Together with Druze leader Walid Jumblatt, Berri is among Lebanon’s shrewdest politicians. The two men started their careers in 1977 and 78 respectively, and have been in an alliance ever since, with occasional breakdowns. Jumblatt finds solace in like-minded Berri. Both men depend on state resources to maintain their patronage networks. Both have an elevated sense of reality that has kept them from ever overplaying their hands. Because of their savviness, the parties of both Jumblatt and Berri are overrepresented in parliament.

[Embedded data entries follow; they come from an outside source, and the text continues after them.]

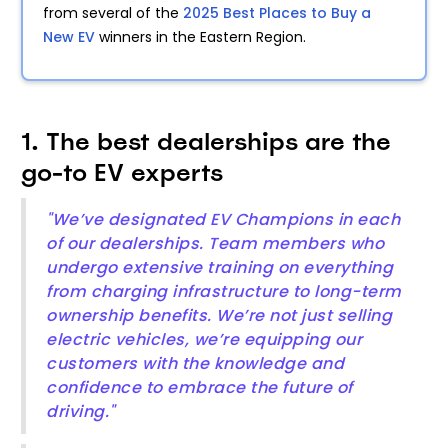
from several of the
2025 Best Places to Buy a
New EV
winners in the Eastern Region.
1. The best dealerships are the
go-to EV experts
"We’ve designated EV Champions in each
of our dealerships. Team members who
undergo extensive training on everything
from charging infrastructure to long-term
ownership benefits. We’re not just selling
electric vehicles, we’re equipping our
customers with the knowledge and
confidence to embrace the future of
driving."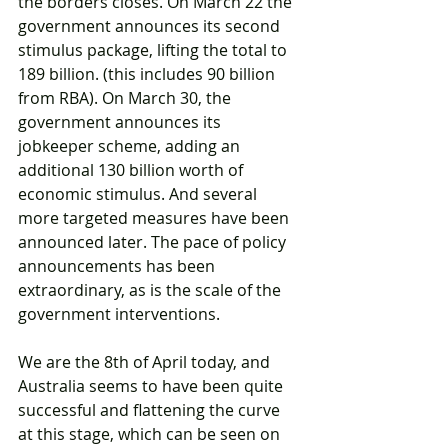
the borders closes. On March 22 the 
government announces its second 
stimulus package, lifting the total to 
189 billion. (this includes 90 billion 
from RBA). On March 30, the 
government announces its 
jobkeeper scheme, adding an 
additional 130 billion worth of 
economic stimulus. And several 
more targeted measures have been 
announced later. The pace of policy 
announcements has been 
extraordinary, as is the scale of the 
government interventions.
We are the 8th of April today, and 
Australia seems to have been quite 
successful and flattening the curve 
at this stage, which can be seen on 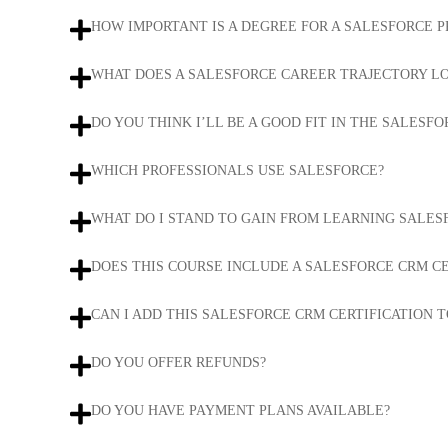
HOW IMPORTANT IS A DEGREE FOR A SALESFORCE 
WHAT DOES A SALESFORCE CAREER TRAJECTORY LO
DO YOU THINK I’LL BE A GOOD FIT IN THE SALESFO
WHICH PROFESSIONALS USE SALESFORCE?
WHAT DO I STAND TO GAIN FROM LEARNING SALES
DOES THIS COURSE INCLUDE A SALESFORCE CRM CE
CAN I ADD THIS SALESFORCE CRM CERTIFICATION T
DO YOU OFFER REFUNDS?
DO YOU HAVE PAYMENT PLANS AVAILABLE?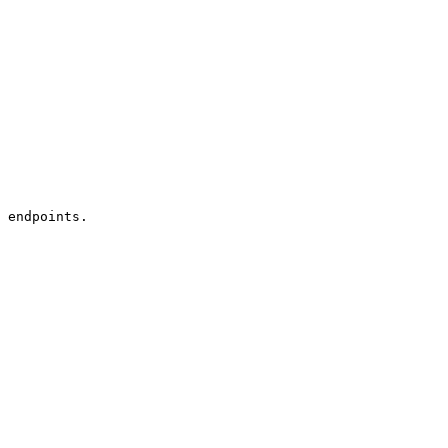
 endpoints.
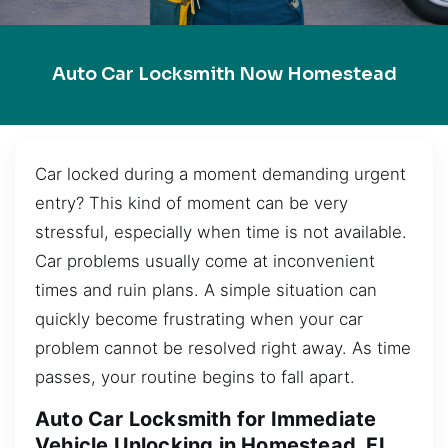
Auto Car Locksmith Now Homestead
Car locked during a moment demanding urgent
entry? This kind of moment can be very
stressful, especially when time is not available.
Car problems usually come at inconvenient
times and ruin plans. A simple situation can
quickly become frustrating when your car
problem cannot be resolved right away. As time
passes, your routine begins to fall apart.
Auto Car Locksmith for Immediate
Vehicle Unlocking in Homestead, FL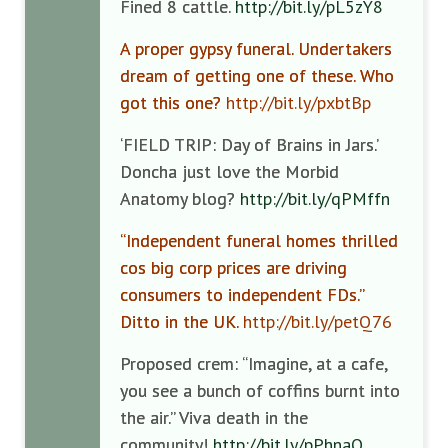
Fined 8 cattle.
http://bit.ly/pL5zY8
A proper gypsy funeral. Undertakers
dream of getting one of these. Who
got this one?
http://bit.ly/pxbtBp
‘FIELD TRIP: Day of Brains in Jars.’
Doncha just love the Morbid
Anatomy blog?
http://bit.ly/qPMffn
“Independent funeral homes thrilled
cos big corp prices are driving
consumers to independent FDs.”
Ditto in the UK.
http://bit.ly/petQ76
Proposed crem: “Imagine, at a cafe,
you see a bunch of coffins burnt into
the air.” Viva death in the
community!
http://bit.ly/pPhnaO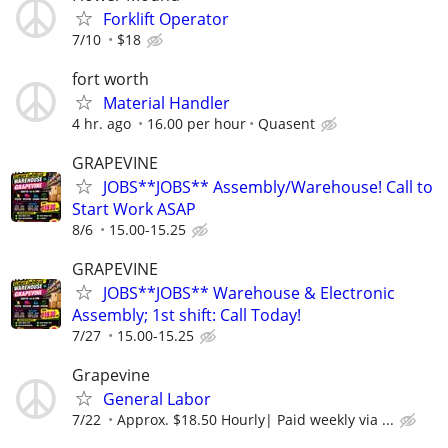
Forklift Operator
7/10
$18
fort worth
Material Handler
4 hr. ago
16.00 per hour
Quasent
GRAPEVINE
JOBS**JOBS** Assembly/Warehouse! Call to
Start Work ASAP
8/6
15.00-15.25
GRAPEVINE
JOBS**JOBS** Warehouse & Electronic
Assembly; 1st shift: Call Today!
7/27
15.00-15.25
Grapevine
General Labor
7/22
Approx. $18.50 Hourly| Paid weekly via ...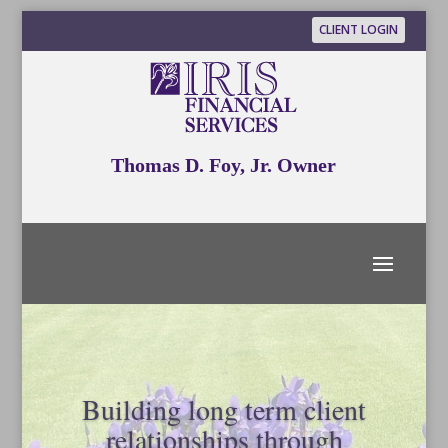
CLIENT LOGIN
Thomas D. Foy, Jr. Owner
Building long term client
relationships through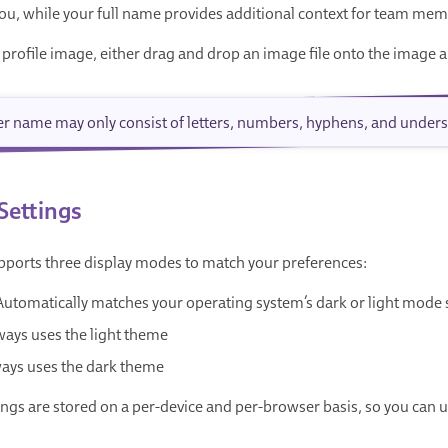
 you, while your full name provides additional context for team me
 profile image, either drag and drop an image file onto the image a
er name may only consist of letters, numbers, hyphens, and unders
Settings
ports three display modes to match your preferences:
 Automatically matches your operating system’s dark or light mode 
ways uses the light theme
ways uses the dark theme
ngs are stored on a per-device and per-browser basis, so you can u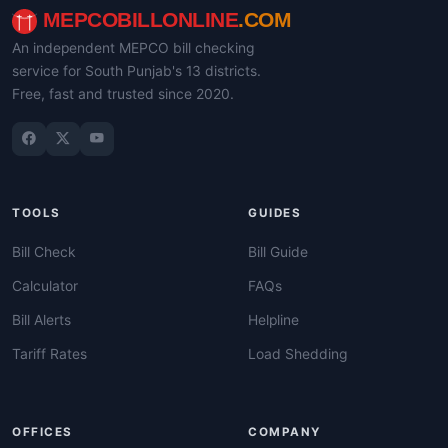
MEPCOBILLONLINE
.COM
An independent MEPCO bill checking
service for South Punjab's 13 districts.
Free, fast and trusted since 2020.
TOOLS
GUIDES
Bill Check
Bill Guide
Calculator
FAQs
Bill Alerts
Helpline
Tariff Rates
Load Shedding
OFFICES
COMPANY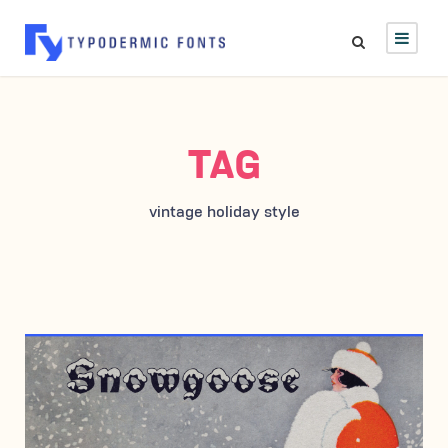
TAG
vintage holiday style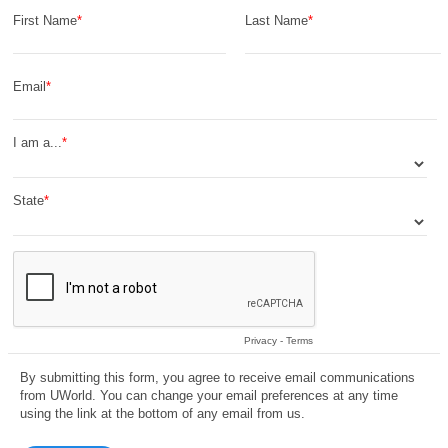
First Name
Last Name
Email
I am a...
State
Privacy
-
Terms
By submitting this form, you agree to receive email communications
from UWorld. You can change your email preferences at any time
using the link at the bottom of any email from us.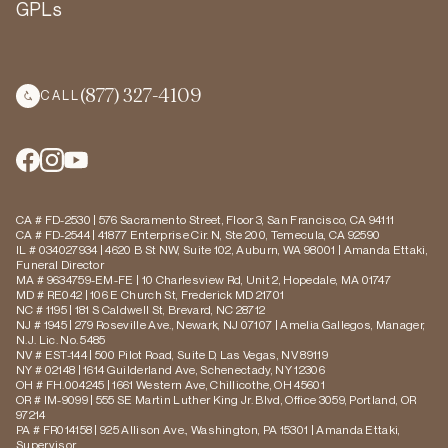
GPLs
(877) 327-4109
CALL
CA # FD-2530 | 576 Sacramento Street, Floor 3, San Francisco, CA 94111
CA # FD-2544 | 41877 Enterprise Cir. N, Ste 200, Temecula, CA 92590
IL # 034027934 | 4620 B St NW, Suite 102, Auburn, WA 98001 | Amanda Ettaki,
Funeral Director
MA # 9634759-EM-FE | 10 Charlesview Rd, Unit 2, Hopedale, MA 01747
MD # RE042 | 106 E Church St, Frederick MD 21701
NC # 1195 | 181 S Caldwell St, Brevard, NC 28712
NJ # 1945 | 279 Roseville Ave., Newark, NJ 07107 | Amelia Gallegos, Manager,
N.J. Lic. No. 5485
NV # EST-144 | 500 Pilot Road, Suite D, Las Vegas, NV 89119
NY # 02148 | 1614 Guilderland Ave, Schenectady, NY 12306
OH # FH.004245 | 1661 Western Ave, Chillicothe, OH 45601
OR # IM-9099 | 555 SE Martin Luther King Jr. Blvd, Office 3059, Portland, OR
97214
PA # FR014158 | 925 Allison Ave., Washington, PA 15301 | Amanda Ettaki,
Supervisor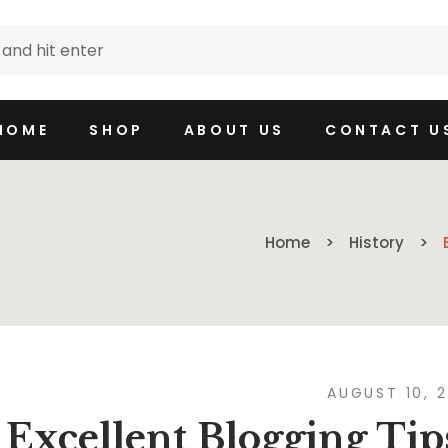
HOME
SHOP
ABOUT US
CONTACT U
Home
History
AUGUST 10, 
Excellent Blogging Tip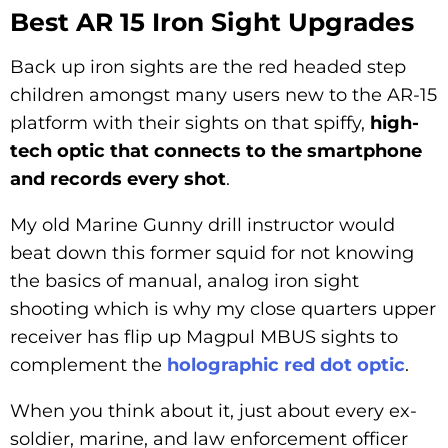
Best AR 15 Iron Sight Upgrades
Back up iron sights are the red headed step
children amongst many users new to the AR-15
platform with their sights on that spiffy,
high-
tech optic that connects to the smartphone
and records every shot
.
My old Marine Gunny drill instructor would
beat down this former squid for not knowing
the basics of manual, analog iron sight
shooting which is why my close quarters upper
receiver has flip up Magpul MBUS sights to
complement the
holographic red dot optic
.
When you think about it, just about every ex-
soldier, marine, and law enforcement officer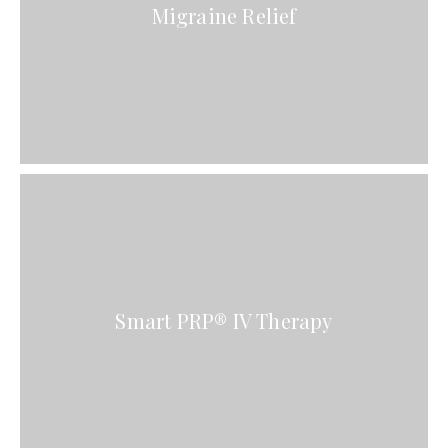
Migraine Relief
Smart PRP® IV Therapy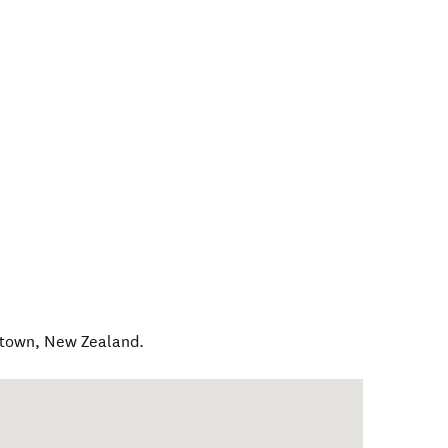
stown
,
New Zealand
.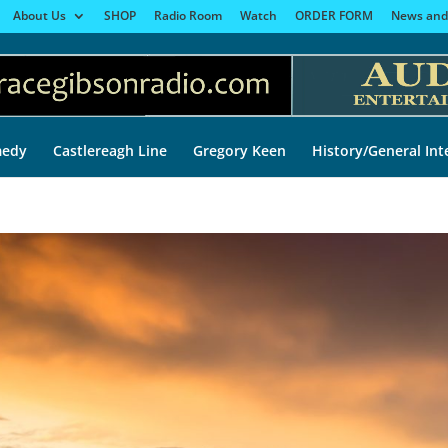
About Us
SHOP
Radio Room
Watch
ORDER FORM
News and
edy
Castlereagh Line
Gregory Keen
History/General Int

The shakeup that forced Assad to withdraw his forces from Lebanon in 2005 and transformed Hezbollah into the country’s actual ruler amended the nation’s political game. Hezbollah, the revolutionary militia, became reliant on Berri the statesman to watch over Shia interests in the state, especially inside the military and its Army Intelligence branch. Hezbollah was also forced to shop for Christian allies and ended up with Aoun, who sees the presidency as his right with which he plans to restore Lebanon to its pre-Taif days.
Aoun’s ambition to take over the state naturally puts him on a collision course with Berri. But since both men are Hezbollah’s allies, the party has found itself juggling between the two, a policy that has resulted in Lebanon’s political paralysis and over two years of presidential vacancy.
Without Hezbollah protecting Aoun, Berri would have beaten the “General” so hard that Aoun would have not known what had hit him. Unlike the shrewd — usually low profile but extremely influential — Berri, Aoun’s ego often distorts his sense of reality. Aoun believes he is stronger than he actually is. Hence, while Berri and Jumblatt have survived the civil war, Syrian rule of Lebanon and now Hezbollah’s rule of Lebanon, Aoun was the civil war’s biggest loser, and even with Hezbollah’s support, remains outside the presidential palace.
So modest are Aoun’s political skills that he has advocated for Berri’s dream of amending Taif and renegotiating the current split between Christians and Muslims into one that spreads the state into three parts: One for the Christians, one for the Shia and one for the Sunnis. As my friend and colleague Michael Young once wrote: How does shrinking their quota in the state from half to one third, like Aoun has been advocating, serve Christian interests?
Should the Lebanese state be renegotiated into the Third Lebanese Republic, the Shia of the state — read Berri — will have the “obstructive third.” If Aoun thinks he can stop Berri from electing a Christian president who is not Aoun, watch Berri play Lebanese politics with a more powerful hand, and with the ability to constitute two-thirds simply by coming to terms with the Sunnis, whose leader Saad Hariri has been ready to elect any president that gives him back the premiership.
Lebanon’s paralysis and presidential vacancy have been the result of Hezbollah’s inability to reconcile its two valuable allies: the savvy Berri and the naive Aoun. Jumblatt supports Berri. Meanwhile, what was once called March 14 will play along whichever way the wind blows, if Hezbollah ever allows for a winner in the stand off between Berri and Aoun to emerge.